How much air will be required to pressurise a chamber with an FV of 300 ft3 to a depth of 165 ft?

a) 1,800 ft3
b) 150 ft3
c) 18,000 ft3
d) 1,500 ft3

Answer 335

D

Question 336

A diver suffering from Arterial Gas Embolism is recompressed in order to reduce the size of the bubble causing the embolism.

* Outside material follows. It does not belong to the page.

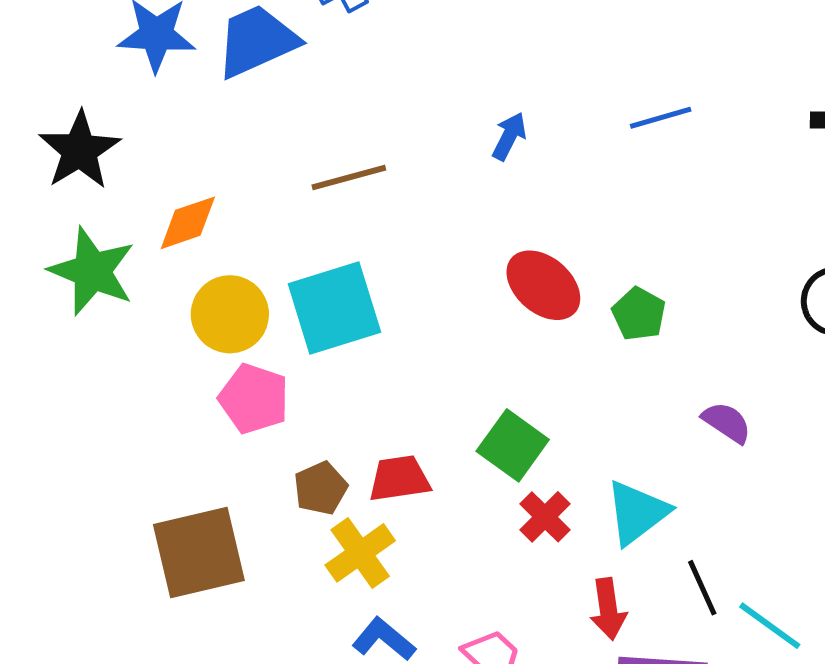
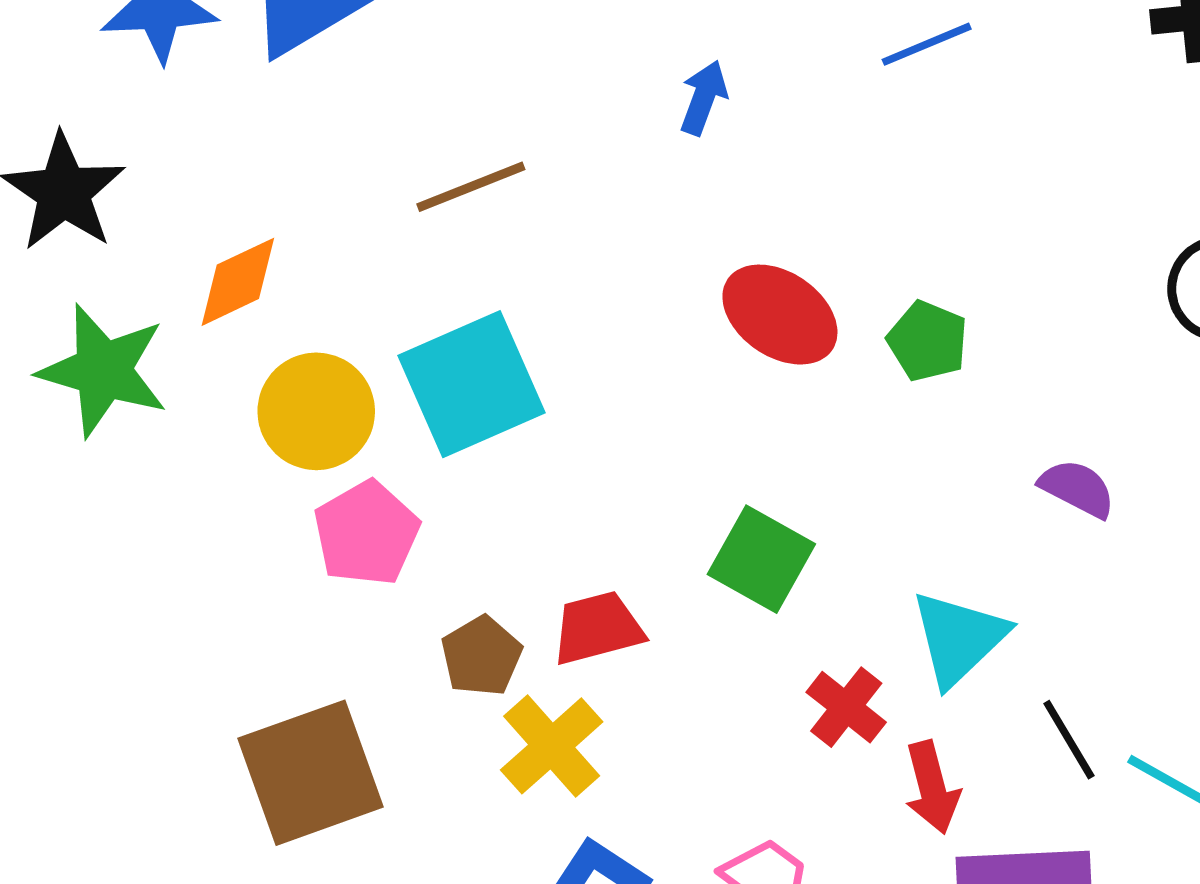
pink pentagon: (254, 399) -> (366, 533), turned 30
red cross: (545, 517) -> (846, 707), moved

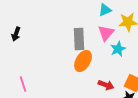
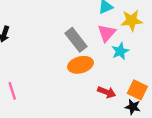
gray rectangle: (79, 39) -> (76, 40), turned -35
orange ellipse: (83, 61) -> (80, 65), turned 45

What law is this treatment based on?

a) Dalton’s
b) Henry’s
c) Charles’
d) Boyle’s

Answer 336

B

Question 337

How long will a bail out bottle of 4 litre pressurised to 276 bar last a diver at 95 msw breathing 35 l/min with the demand valve second stage set to 12 bar

a) 2.52 min
b) 2.76 min
c) 2.87 min
d) 3.01 min

Answer 337

B

1014 / 367.5 = 2.76 min

Question 338

Boyle’s Law states:-

a) at constant temperature, the volume of a given mass of gas is inversely proportional to the absolute pressure.
b) at constant temperature, the volume of a given mass of gas is inverselyproportional to its partial pressure.
c) at constant temperature, the volume of a gas will increase by a factor of two if the pressure doubles.

Answer 338

A

Question 339

A. What is the floodable volume of a 48 bottle quad? (Each bottle = 50 litres).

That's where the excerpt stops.